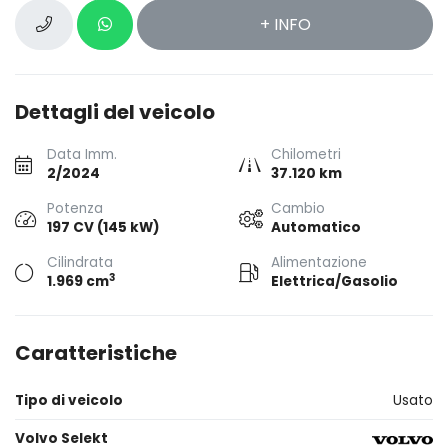
+ INFO
Dettagli del veicolo
Data Imm.
Chilometri
2/2024
37.120 km
Potenza
Cambio
197 CV (145 kW)
Automatico
Cilindrata
Alimentazione
3
1.969 cm
Elettrica/Gasolio
Caratteristiche
Tipo di veicolo
Usato
Volvo Selekt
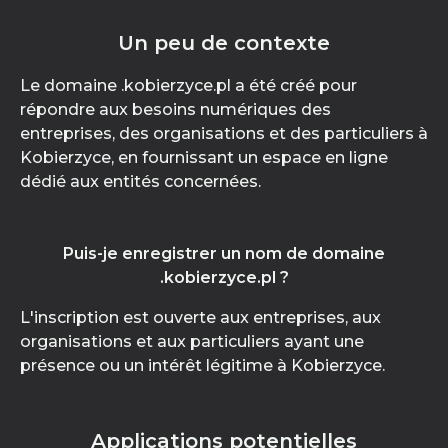
Un peu de contexte
Le domaine .kobierzyce.pl a été créé pour
répondre aux besoins numériques des
entreprises, des organisations et des particuliers à
Kobierzyce, en fournissant un espace en ligne
dédié aux entités concernées.
Puis-je enregistrer un nom de domaine
.kobierzyce.pl ?
L'inscription est ouverte aux entreprises, aux
organisations et aux particuliers ayant une
présence ou un intérêt légitime à Kobierzyce.
Applications potentielles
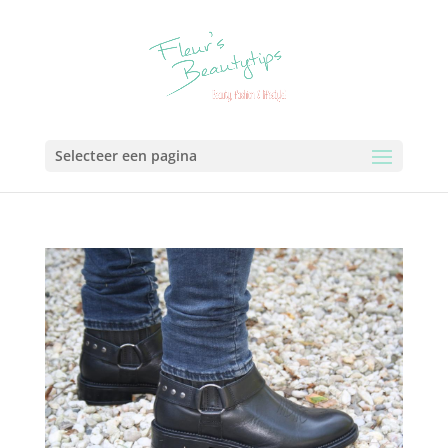
Selecteer een pagina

+++

▸ What you have to do:
Filter the entries above and copy only the lines that hold "domaine".

▸ Answer to the problem:
Le domaine .kobierzyce.pl a été créé pour
Puis-je enregistrer un nom de domaine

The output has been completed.